Dans un communiqué, le directeur général, Bill Winters, a affirmé que : "Notre prochaine phase de croissance sera soutenue par un modèle opérationnel plus simple et plus rapide". En tout, Standard Chartered emploie près de 82 000 collaborateurs, dont environ 52 000 dans les fonctions centrales telles que les ressources humaines et l'informatique.
Un virage vers l'automatisation
Winters a également précisé que ces ajustements ne sont pas tant des suppressions d'emplois que des réductions de fonctions en faveur de l'automatisation. "Cela va s'accélérer à mesure que nous avancerons dans l'IA", a-t-il déclaré lors d'un événement à Hong Kong, rapporté par le Financial Times.

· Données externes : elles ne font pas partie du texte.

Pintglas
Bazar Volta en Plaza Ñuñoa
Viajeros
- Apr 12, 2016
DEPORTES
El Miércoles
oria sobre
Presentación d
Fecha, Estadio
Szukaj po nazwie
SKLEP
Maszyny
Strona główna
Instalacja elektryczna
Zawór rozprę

Cette annonce s'inscrit dans un contexte plus vaste où de nombreuses entreprises réévaluent leurs structures face à l'automatisation et à l'intelligence artificielle. La banque envisage d'exploiter des solutions avancées d'automatisation pour rationaliser ses processus et améliorer l'efficacité du service client.

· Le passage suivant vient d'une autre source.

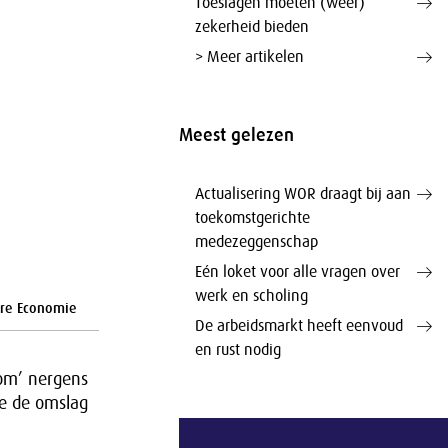
Toeslagen moeten (weer)
zekerheid bieden
> Meer artikelen
Meest gelezen
Actualisering WOR draagt bij aan
toekomstgerichte
medezeggenschap
Eén loket voor alle vragen over
werk en scholing
ire Economie
De arbeidsmarkt heeft eenvoud
en rust nodig
rom’ nergens
we de omslag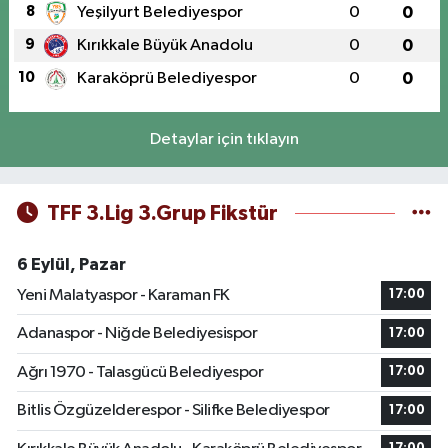
8
Yeşilyurt Belediyespor
0
0
9
Kırıkkale Büyük Anadolu
0
0
10
Karaköprü Belediyespor
0
0
Detaylar için tıklayın
TFF 3.Lig 3.Grup Fikstür
6 Eylül, Pazar
Yeni Malatyaspor - Karaman FK
17:00
Adanaspor - Niğde Belediyesispor
17:00
Ağrı 1970 - Talasgücü Belediyespor
17:00
Bitlis Özgüzelderespor - Silifke Belediyespor
17:00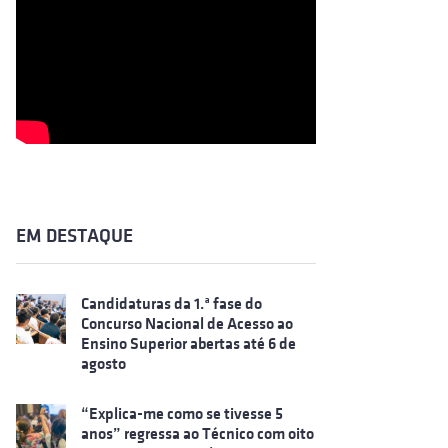
EM DESTAQUE
Candidaturas da 1.ª fase do
Concurso Nacional de Acesso ao
Ensino Superior abertas até 6 de
agosto
“Explica-me como se tivesse 5
anos” regressa ao Técnico com oito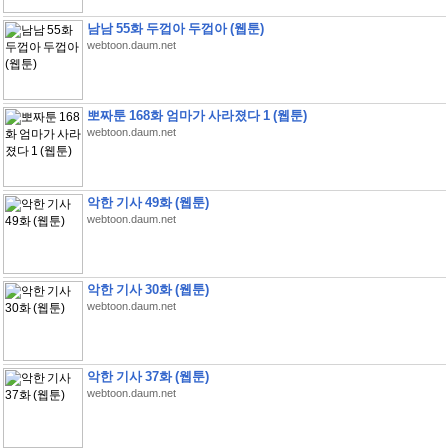
남남 55화 두껍아 두껍아 (웹툰)
webtoon.daum.net
뽀짜툰 168화 엄마가 사라졌다 1 (웹툰)
webtoon.daum.net
악한 기사 49화 (웹툰)
webtoon.daum.net
악한 기사 30화 (웹툰)
webtoon.daum.net
악한 기사 37화 (웹툰)
webtoon.daum.net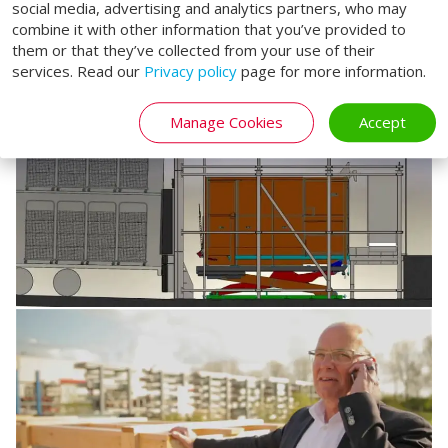
social media, advertising and analytics partners, who may
combine it with other information that you’ve provided to
them or that they’ve collected from your use of their
services. Read our
Privacy policy
page for more information.
Manage Cookies
Accept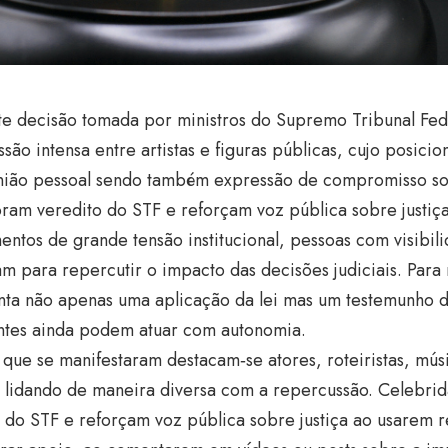
te decisão tomada por ministros do Supremo Tribunal Fe
são intensa entre artistas e figuras públicas, cujo posici
nião pessoal sendo também expressão de compromisso so
am veredito do STF e reforçam voz pública sobre justiç
tos de grande tensão institucional, pessoas com visibili
m para repercutir o impacto das decisões judiciais. Para 
ta não apenas uma aplicação da lei mas um testemunho de
ntes ainda podem atuar com autonomia.
 que se manifestaram destacam‑se atores, roteiristas, músi
 lidando de maneira diversa com a repercussão. Celeb
 do STF e reforçam voz pública sobre justiça ao usarem r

Un analyste d'UBS a commenté la situation en soulignant que "l'adoption de l'IA dans le secteur bancaire pourrait bouleverser les emplois traditionnels, tout en offrant des opportunités de requalification". Avec l'évolution rapide des technologies, il semble que l'avenir de l'emploi dans le secteur financier soit de plus en plus en phase avec ces développements.
Face à ces annonces, le cours de l'action de Standard Chartered a enregistré une légère baisse de 0,50% à la Bourse de Londres, témoignant des inquiétudes parmi les investisseurs concernant l'impact de ces réductions sur la culture d'entreprise et la direction future de la banque.